Records for all event POJOs OrderPlaced, PaymentProcessed, and OrderFulfilled are records. They are immutable by construction, implement equals/hashCode/toString correctly, and require no boilerplate. A Kafka event that mutates after it is published is a bug waiting to happen — records make that class of bug impossible.


Key Engineering Decisions

  • Kafka over RabbitMQ. Kafka's event log retention model maps naturally to the event sourcing pattern used here — every event is also written to the event_log collection in MongoDB. Kafka is also the dominant choice in Java backend roles, making it the more relevant thing to demonstrate.

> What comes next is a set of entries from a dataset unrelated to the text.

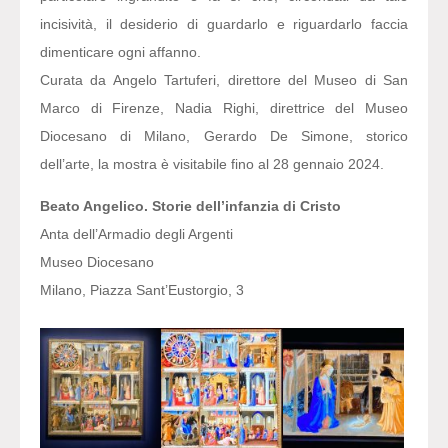
incisività, il desiderio di guardarlo e riguardarlo faccia
dimenticare ogni affanno.
Curata da Angelo Tartuferi, direttore del Museo di San
Marco di Firenze, Nadia Righi, direttrice del Museo
Diocesano di Milano, Gerardo De Simone, storico
dell’arte, la mostra è visitabile fino al 28 gennaio 2024.
Beato Angelico. Storie dell’infanzia di Cristo
Anta dell’Armadio degli Argenti
Museo Diocesano
Milano, Piazza Sant’Eustorgio, 3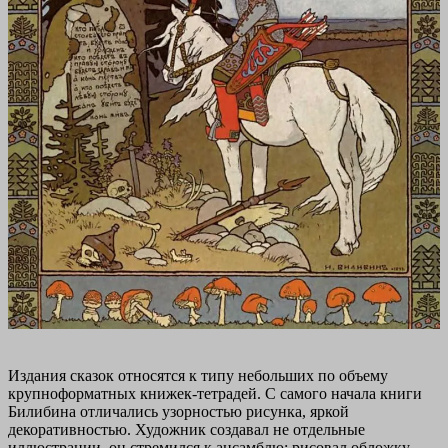
Издания сказок относятся к типу небольших по объему
крупноформатных книжек-тетрадей. С самого начала книги
Билибина отличались узорностью рисунка, яркой
декоративностью. Художник создавал не отдельные
иллюстрации, он стремился к ансамблю: рисовал обложку,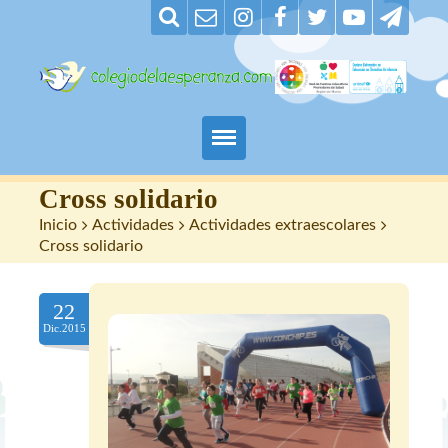
Padres
Cross solidario
Inicio
>
Actividades
>
Actividades extraescolares
>
Alumnos
Cross solidario
Maestros
22
Dic.2015
Nuestro centro
Contacto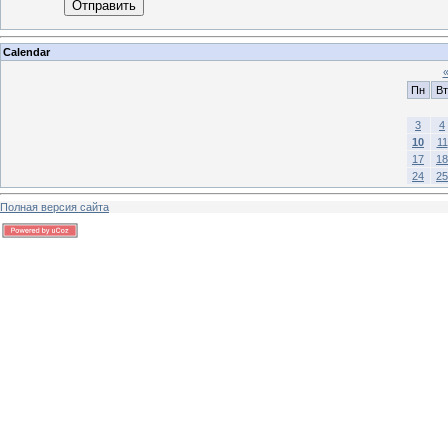
Отправить
Calendar
Пн
Вт
3
4
10
11
17
18
24
25
Полная версия сайта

  • Manual offset commit. enable.auto.commit=false means offsets are committed only after the MongoDB write succeeds. Auto-commit can acknowledge a message before it has been processed; if the service crashes in that window, the event is silently lost. Manual commit ensures at-least-once delivery — the worst case is a redelivery, not a drop.

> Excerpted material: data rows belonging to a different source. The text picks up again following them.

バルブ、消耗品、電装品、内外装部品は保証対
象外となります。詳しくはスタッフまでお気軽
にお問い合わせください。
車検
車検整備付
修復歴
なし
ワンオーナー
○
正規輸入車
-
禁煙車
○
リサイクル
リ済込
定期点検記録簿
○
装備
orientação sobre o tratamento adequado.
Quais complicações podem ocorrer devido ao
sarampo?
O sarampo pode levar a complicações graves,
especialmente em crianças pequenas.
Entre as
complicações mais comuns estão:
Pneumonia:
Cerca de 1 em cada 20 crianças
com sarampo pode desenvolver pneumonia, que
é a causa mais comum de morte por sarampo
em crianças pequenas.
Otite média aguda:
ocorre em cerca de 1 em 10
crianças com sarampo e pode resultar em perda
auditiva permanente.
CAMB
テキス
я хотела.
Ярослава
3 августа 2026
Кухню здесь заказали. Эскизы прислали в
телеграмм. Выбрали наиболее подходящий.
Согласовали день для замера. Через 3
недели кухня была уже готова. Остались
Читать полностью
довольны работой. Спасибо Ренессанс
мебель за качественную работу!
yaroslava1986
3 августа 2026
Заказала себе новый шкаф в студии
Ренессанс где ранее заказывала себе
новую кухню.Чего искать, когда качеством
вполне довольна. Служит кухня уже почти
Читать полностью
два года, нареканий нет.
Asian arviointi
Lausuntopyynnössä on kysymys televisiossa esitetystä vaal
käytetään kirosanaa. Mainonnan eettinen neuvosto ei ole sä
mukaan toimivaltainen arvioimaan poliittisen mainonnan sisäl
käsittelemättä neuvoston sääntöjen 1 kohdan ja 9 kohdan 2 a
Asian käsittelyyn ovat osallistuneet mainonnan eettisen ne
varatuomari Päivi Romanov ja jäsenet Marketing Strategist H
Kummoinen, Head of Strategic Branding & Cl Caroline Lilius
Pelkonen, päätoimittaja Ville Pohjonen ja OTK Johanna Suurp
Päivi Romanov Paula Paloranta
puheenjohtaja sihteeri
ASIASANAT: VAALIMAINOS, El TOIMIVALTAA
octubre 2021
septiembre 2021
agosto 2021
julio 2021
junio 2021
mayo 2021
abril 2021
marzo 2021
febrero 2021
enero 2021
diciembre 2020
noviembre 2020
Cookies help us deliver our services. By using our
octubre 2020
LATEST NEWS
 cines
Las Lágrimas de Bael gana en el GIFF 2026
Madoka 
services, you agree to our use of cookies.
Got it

  • Idempotency checks in payment-service and order-service. Before processing any event, each service checks the event_log collection for the event ID. If it already exists, the event is a redelivery and is skipped. This makes at-least-once delivery safe in practice: the first delivery succeeds, subsequent ones are no-ops.

  • common module as the single source of truth for event types. Duplicating OrderPlaced across services means the two copies can diverge — different field names, different types — causing silent deserialization failures. One shared module, one definition.

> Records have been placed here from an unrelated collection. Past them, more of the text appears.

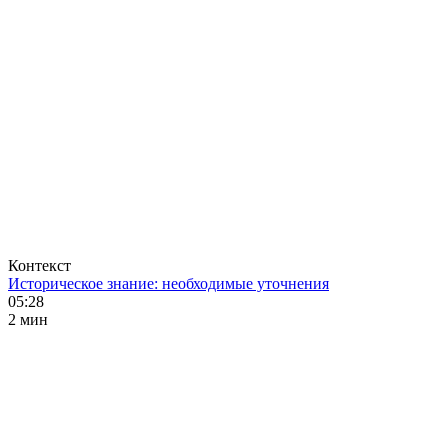
Контекст
Историческое знание: необходимые уточнения
05:28
2 мин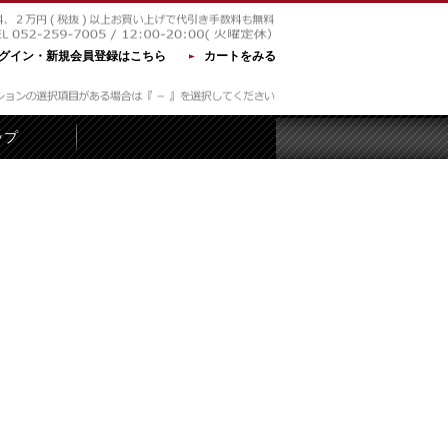
グイン・新規会員登録はこちら
カートをみる
ップ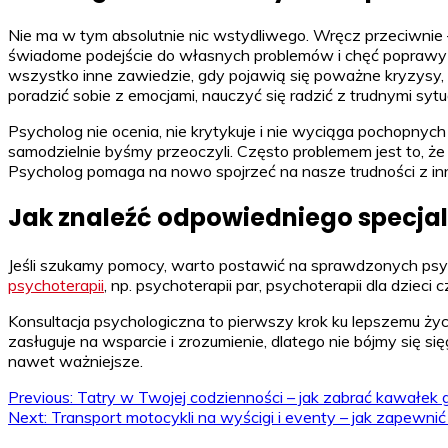
Nie ma w tym absolutnie nic wstydliwego. Wręcz przeciwnie –
świadome podejście do własnych problemów i chęć poprawy jak
wszystko inne zawiedzie, gdy pojawią się poważne kryzysy, t
poradzić sobie z emocjami, nauczyć się radzić z trudnymi sytua
Psycholog nie ocenia, nie krytykuje i nie wyciąga pochopnyc
samodzielnie byśmy przeoczyli. Często problemem jest to, że
Psycholog pomaga na nowo spojrzeć na nasze trudności z inn
Jak znaleźć odpowiedniego specjal
Jeśli szukamy pomocy, warto postawić na sprawdzonych psych
psychoterapii
, np. psychoterapii par, psychoterapii dla dzieci
Konsultacja psychologiczna to pierwszy krok ku lepszemu ży
zasługuje na wsparcie i zrozumienie, dlatego nie bójmy się s
nawet ważniejsze.
Nawigacja
Previous:
Tatry w Twojej codzienności – jak zabrać kawałek 
Next:
Transport motocykli na wyścigi i eventy – jak zapewni
wpisu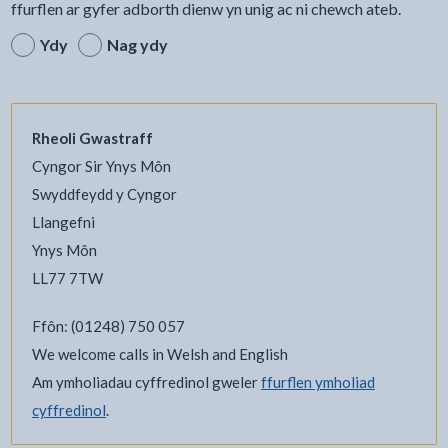
ffurflen ar gyfer adborth dienw yn unig ac ni chewch ateb.
Ydy
Nag ydy
Rheoli Gwastraff
Cyngor Sir Ynys Môn
Swyddfeydd y Cyngor
Llangefni
Ynys Môn
LL77 7TW
Ffôn: (01248) 750 057
We welcome calls in Welsh and English
Am ymholiadau cyffredinol gweler
ffurflen ymholiad
cyffredinol
.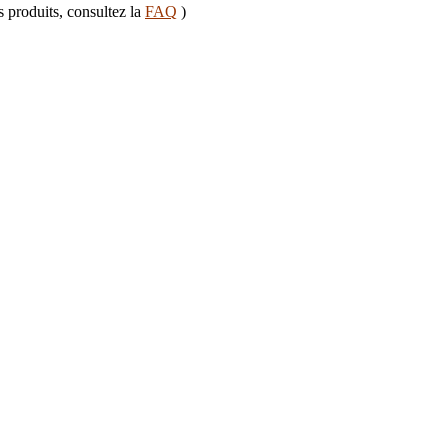
s produits, consultez la
FAQ
)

  • MongoDB for order documents. An order has nested line items, a shipping address, and a status field. In a SQL schema that is at least three tables and joins on every read. In MongoDB it is one document. The schema also stays flexible — adding a payment reference or tracking number does not require a migration.


Performance

Load tested with 50 orders on a local Docker Compose stack:

  • Throughput: 7.4 orders/sec (end-to-end REST → Kafka → MongoDB)
  • Average payment processing latency: 32ms (from GET /metrics, computed from event_log timestamps)
  • Event fan-out: each order triggers 3 Kafka events consumed by up to 3 independent consumer groups

Running Locally

Prerequisites

  • Java 21
  • Maven 3.9+
  • Docker Desktop

Start the system

git clone <repo>
cd order-processing
docker compose up --build

The first build takes 3–5 minutes while Maven downloads dependencies. Kafka takes around 30 seconds to become healthy after containers start — the services wait for it automatically via depends_on healthchecks.

Place a test order

curl -s -X POST http://localhost:8080/orders \
  -H "Content-Type: application/json" \
  -d '{
    "customerId": "customer-001",
    "lineItems": [
      { "productId": "prod-abc", "quantity": 2, "unitPrice": 29.99 }
    ],
    "shippingAddress": {
      "street": "123 Main St",
      "city": "Toronto",
      "postalCode": "M1A1A1",
      "country": "Canada"
    }
  }'

Returns 201 Created with the new order ID.

Check order status

curl http://localhost:8080/orders/{id}/status

Within a few seconds the status transitions from PLACEDPAYMENT_PROCESSEDFULFILLED. If payment fails (payment-service simulates a 20% failure rate by default), the status becomes FAILED and the event is routed to the DLQ.

Load test

chmod +x load-test.sh
./load-test.sh   # requires docker compose to be running

Stop

docker compose down

Project Structure

order-processing/
├── common/                  # Sealed OrderEvent interface and permitted records
├── order-service/           # REST API (POST /orders, GET /orders/{id}, GET /metrics), Kafka producer + consumer
├── payment-service/         # Kafka consumer, payment simulation, DLQ publisher
├── fulfillment-service/     # Kafka consumer, fulfillment processing, OrderFulfilled publisher
├── notification-service/    # Kafka fan-out consumer, structured notification logging
├── docker-compose.yml
├── load-test.sh
└── CLAUDE.md

Each service is an independent Maven module. common is a shared library declared as a dependency in every service's pom.xml.


Running the Tests

# All modules
mvn test

# order-service only
mvn test -pl order-service -am

# payment-service only
mvn test -pl payment-service -am

28 unit tests across four services (JUnit 5 + Mockito).